His tight-fisted, angry, union-loving, anti-capitalist, anti-militarist singspiel had a four-day run at the New York City Center, ending last night. Marvelous music with acid chamber-music textures from the pit orchestra (on stage for this concert performance). Thrillingly seamless transitions between speech and song. The whole ninety minutes, without intermission, flowed like a dream.

Most of us “know” Marc Blitzstein for his translation of the Brecht-Weil “Three-Penny Opera,” still the one most used in English (and I think the best, with lines like “Let’s all go barmy, and join the army…we chop ’em to bits because we like our hamburgers rawwww”)

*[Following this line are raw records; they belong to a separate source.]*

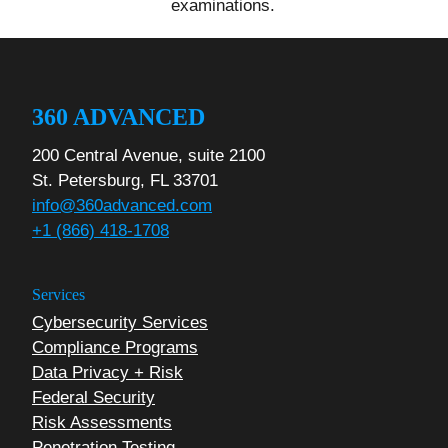
examinations.
360 ADVANCED
200 Central Avenue, suite 2100
St. Petersburg, FL 33701
info@360advanced.com
+1 (866) 418-1708
Services
Cybersecurity Services
Compliance Programs
Data Privacy + Risk
Federal Security
Risk Assessments
Penetration Testing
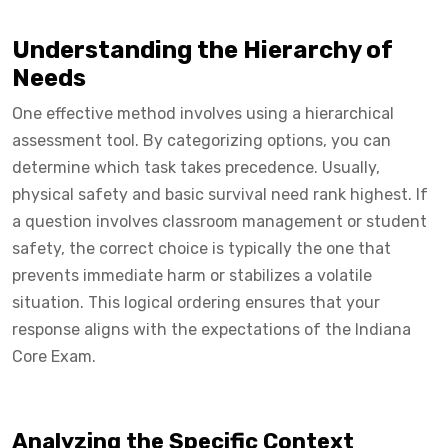
Understanding the Hierarchy of
Needs
One effective method involves using a hierarchical
assessment tool. By categorizing options, you can
determine which task takes precedence. Usually,
physical safety and basic survival need rank highest. If
a question involves classroom management or student
safety, the correct choice is typically the one that
prevents immediate harm or stabilizes a volatile
situation. This logical ordering ensures that your
response aligns with the expectations of the Indiana
Core Exam.
Analyzing the Specific Context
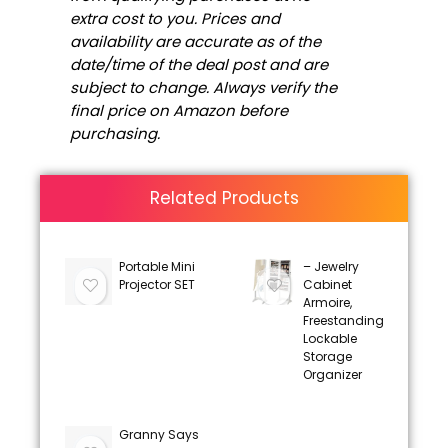
extra cost to you. Prices and
availability are accurate as of the
date/time of the deal post and are
subject to change. Always verify the
final price on Amazon before
purchasing.
Related Products
Portable Mini
– Jewelry
Projector SET
Cabinet
Armoire,
Freestanding
Lockable
Storage
Organizer
Granny Says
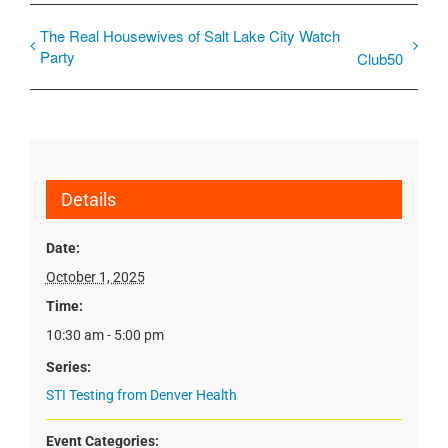
The Real Housewives of Salt Lake City Watch
Party
Club50
Details
Date:
October 1, 2025
Time:
10:30 am - 5:00 pm
Series:
STI Testing from Denver Health
Event Categories:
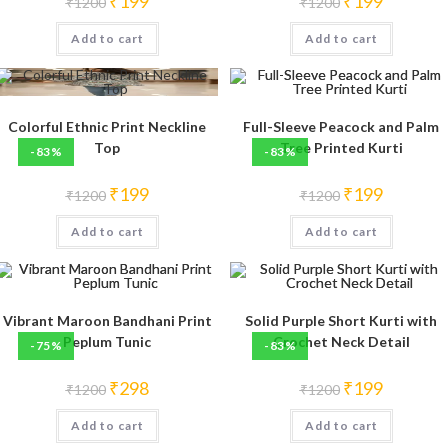
₹
199
₹
199
₹
1200
₹
1200
price
price
price
price
was:
is:
was:
is:
Add to cart
₹1200.
₹199.
Add to cart
₹1200.
₹199.
Colorful Ethnic Print Neckline
Full-Sleeve Peacock and Palm
Top
Tree Printed Kurti
-83%
-83%
Original
Current
Original
Current
₹
199
₹
199
₹
1200
₹
1200
price
price
price
price
was:
is:
was:
is:
Add to cart
₹1200.
₹199.
Add to cart
₹1200.
₹199.
Vibrant Maroon Bandhani Print
Solid Purple Short Kurti with
Peplum Tunic
Crochet Neck Detail
-75%
-83%
Original
Current
Original
Current
₹
298
₹
199
₹
1200
₹
1200
price
price
price
price
was:
is:
was:
is:
Add to cart
₹1200.
₹298.
Add to cart
₹1200.
₹199.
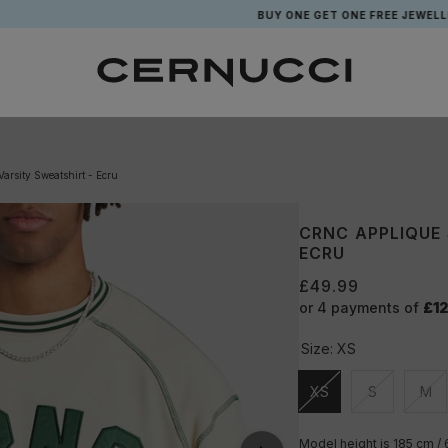
BUY ONE GET ONE FREE JEWELLERY*
arsity Sweatshirt - Ecru
CRNC APPLIQUE
ECRU
£49.99
or 4 payments of
£12
Size:
XS
XS
S
M
Unavailable
Unavailable
Una
Model height is 185 cm /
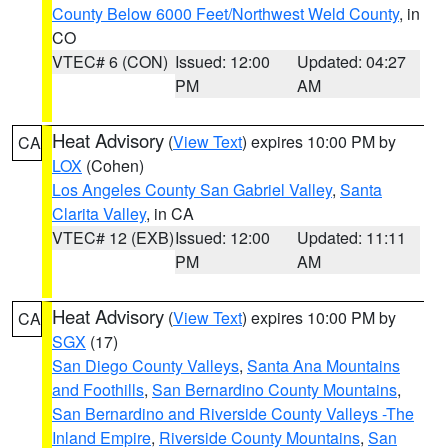
County Below 6000 Feet/Northwest Weld County
, in
CO
VTEC# 6 (CON)
Issued: 12:00
Updated: 04:27
PM
AM
Heat Advisory
(
View Text
) expires 10:00 PM by
CA
LOX
(Cohen)
Los Angeles County San Gabriel Valley
,
Santa
Clarita Valley
, in CA
VTEC# 12 (EXB)
Issued: 12:00
Updated: 11:11
PM
AM
Heat Advisory
(
View Text
) expires 10:00 PM by
CA
SGX
(17)
San Diego County Valleys
,
Santa Ana Mountains
and Foothills
,
San Bernardino County Mountains
,
San Bernardino and Riverside County Valleys -The
Inland Empire
,
Riverside County Mountains
,
San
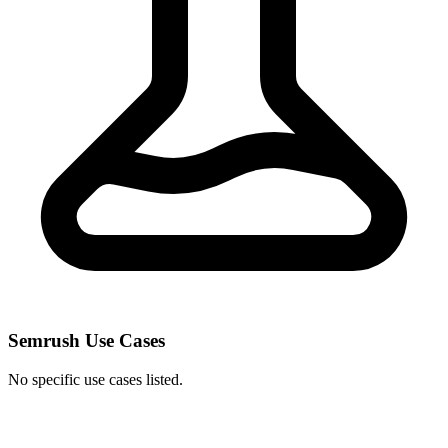
Semrush Use Cases
No specific use cases listed.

I had one guilty reservation about the music—guilty because it was so good, why would one complain! As I listened to the lovingly embodied (but not over-used) Kurt Weil harmonic influence, it dawned on me that I was missing the “big numbers” like the “Moon of Alabama” in Weil’s Mahagonny, or all those wonderful songs in “The Three-Penny Opera.” I kept waiting, but the stirring, combative finale (the cradle not only will rock, but COME DOWN!) came and went without that swoon of pleasure and relief-in-song that opera can provide—especially after long swathes of satiric or bitter political rhetoric set elegantly in a through-composed style. My hunch is that Blitzstein’s musical persona is too tightly wound for the expansive lyricism of Kurt Weil, to name only one of many “numbers” opera composers. But moving, exciting music it is, fresh, sassy and as brilliant as you could want. I’m so glad I went to hear it on a hot, humid summer night in New York.

And what of the politics? During the depression, the industrial unions had a physical place in the plants that they no longer have: a strike was a dramatic disturbance of a whole complex community of working and living. No longer true in dematerialized, yes deracinated global capitalism. Where do you go to protest? The internet! If you believe, as I do, that unionization is the only countervailing force to “wild, savage capitalism” (of which Pope John Paul told us to beware)—well nothing has changed since the ’30’s. And that, like it or not, is what Marx would say, and he’d be right. Blitzstein’s target: the evil monster steel-plant owner, “Mr Mister” is harder to find now, harder to organize against, harder to know even what the tools we are to array against today’s Mr. Misters.

And that leaves activist composers scratching our collective heads, while muttering or loudly intoning: “Capitalism, capitalism.” We wonder as we wander out under the stars, what the hell to do!